Page-level text extractions:
[Start of Attachment]

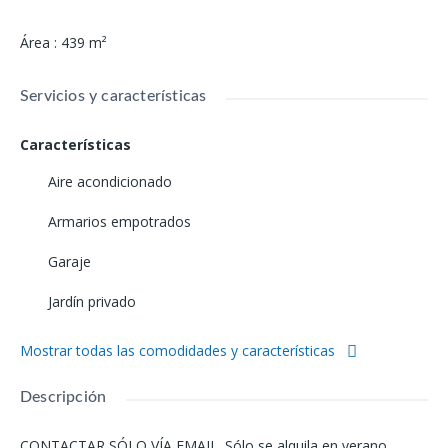
Área
:
439
m²
Servicios y características
Características
Aire acondicionado
Armarios empotrados
Garaje
Jardín privado
Mostrar todas las comodidades y características
Descripción
CONTACTAR SÓLO VÍA EMAIL. Sólo se alquila en verano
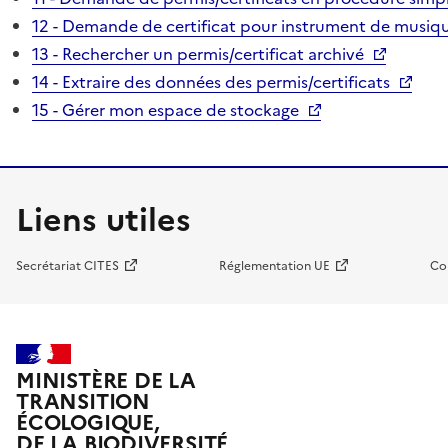
12 - Demande de certificat pour instrument de musiqu
13 - Rechercher un permis/certificat archivé
14 - Extraire des données des permis/certificats
15 - Gérer mon espace de stockage
Liens utiles
Secrétariat CITES
Réglementation UE
Co
MINISTÈRE DE LA
TRANSITION
ÉCOLOGIQUE,
DE LA BIODIVERSITÉ,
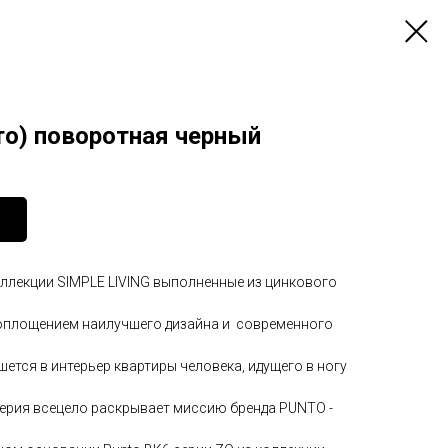
то) поворотная черный
оллекции SIMPLE LIVING выполненные из цинкового
воплощением наилучшего дизайна и современного
шется в интерьер квартиры человека, идущего в ногу
серия всецело раскрывает миссию бренда PUNTO -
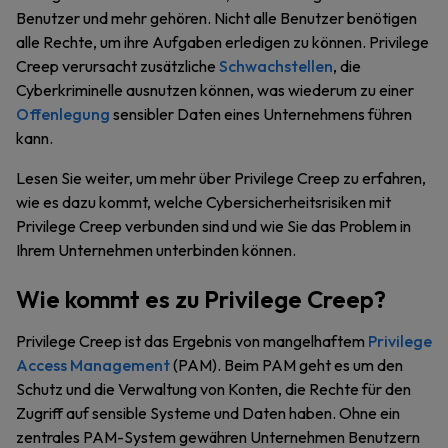
Benutzer und mehr gehören. Nicht alle Benutzer benötigen
alle Rechte, um ihre Aufgaben erledigen zu können. Privilege
Creep verursacht zusätzliche
Schwachstellen
, die
Cyberkriminelle ausnutzen können, was wiederum zu einer
Offenlegung
sensibler Daten eines Unternehmens führen
kann.
Lesen Sie weiter, um mehr über Privilege Creep zu erfahren,
wie es dazu kommt, welche Cybersicherheitsrisiken mit
Privilege Creep verbunden sind und wie Sie das Problem in
Ihrem Unternehmen unterbinden können.
Wie kommt es zu Privilege Creep?
Privilege Creep ist das Ergebnis von mangelhaftem
Privilege
Access Management
(PAM). Beim PAM geht es um den
Schutz und die Verwaltung von Konten, die Rechte für den
Zugriff auf sensible Systeme und Daten haben. Ohne ein
zentrales PAM-System gewähren Unternehmen Benutzern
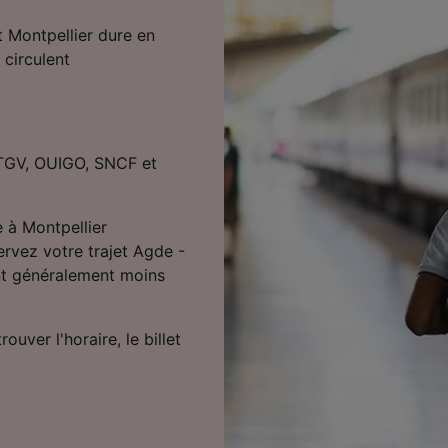
t Montpellier dure en
 circulent
r TGV, OUIGO, SNCF et
e à Montpellier
rvez votre trajet Agde -
sont généralement moins
uver l'horaire, le billet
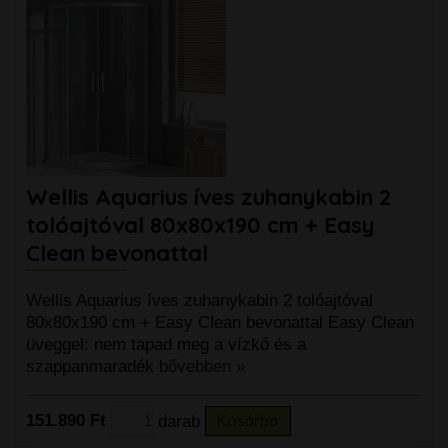
Wellis Aquarius íves zuhanykabin 2
tolóajtóval 80x80x190 cm + Easy
Clean bevonattal
Wellis Aquarius íves zuhanykabin 2 tolóajtóval
80x80x190 cm + Easy Clean bevonattal Easy Clean
üveggel: nem tapad meg a vízkő és a
szappanmaradék
bővebben »
151.890 Ft
darab
Kosárba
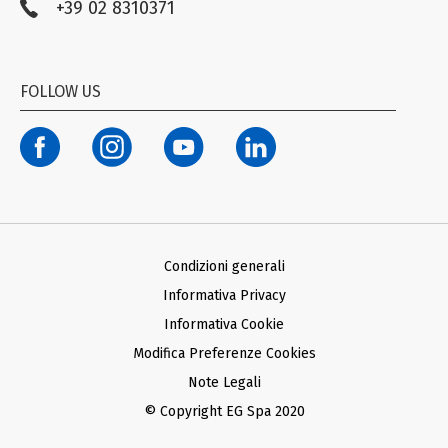
+39 02 8310371
Compliance EG STADA
Trasparenza
Codice Etico
FOLLOW US
Modello organizzativo ex D. Lgs. n. 231/01
Termini di Utilizzo Facebook e Instagram
Condizioni generali d’acquisto Ariba
Condizioni generali d’acquisto SAP
Informativa Privacy Fornitori
Informativa Privacy Farmacie Clienti
Condizioni generali
Informativa Privacy
Informativa Cookie
Modifica Preferenze Cookies
Note Legali
© Copyright EG Spa 2020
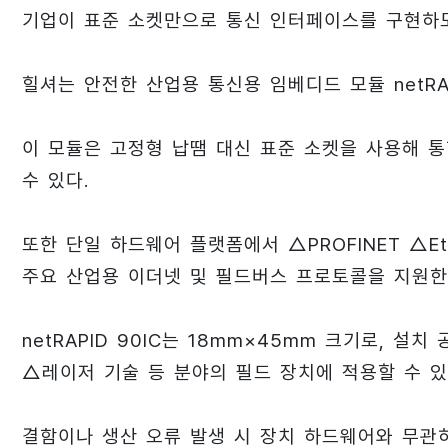
기업이 표준 소켓만으로 통신 인터페이스를 구현하
힐셔는 안전한 산업용 통신용 임베디드 모듈 netRAP
이 모듈은 고정형 납땜 대신 표준 소켓을 사용해 
수 있다.
또한 단일 하드웨어 플랫폼에서 △PROFINET △EtherCA
주요 산업용 이더넷 및 필드버스 프로토콜을 지원한
netRAPID 90IC는 18mm×45mm 크기로,
△레이저 기술 등 분야의 필드 장치에 적용할 수 있
결함이나 생산 오류 발생 시 장치 하드웨어와 무관하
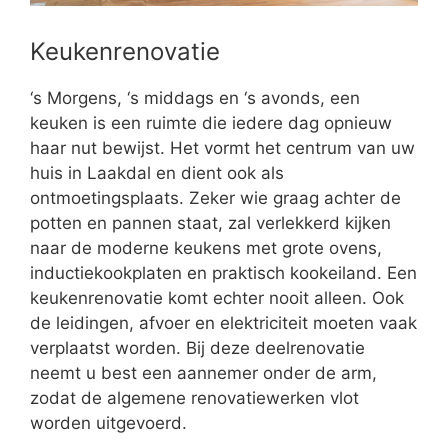
Keukenrenovatie
‘s Morgens, ‘s middags en ‘s avonds, een
keuken is een ruimte die iedere dag opnieuw
haar nut bewijst. Het vormt het centrum van uw
huis in Laakdal en dient ook als
ontmoetingsplaats. Zeker wie graag achter de
potten en pannen staat, zal verlekkerd kijken
naar de moderne keukens met grote ovens,
inductiekookplaten en praktisch kookeiland. Een
keukenrenovatie komt echter nooit alleen. Ook
de leidingen, afvoer en elektriciteit moeten vaak
verplaatst worden. Bij deze deelrenovatie
neemt u best een aannemer onder de arm,
zodat de algemene renovatiewerken vlot
worden uitgevoerd.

[End of Attachment]

EXERCISE REQUIREMENTS: Without any picture, return exactly the lines of the records above from the first through the line that contains "12 - Demande".

FINAL ANSWER:
Área
:
439
m²
Servicios y características
Características
Aire acondicionado
Armarios empotrados
Garaje
Jardín privado
Mostrar todas las comodidades y características
Descripción
CONTACTAR SÓLO VÍA EMAIL. Sólo se alquila en verano
12 - Demande de certificat pour instrument de musiqu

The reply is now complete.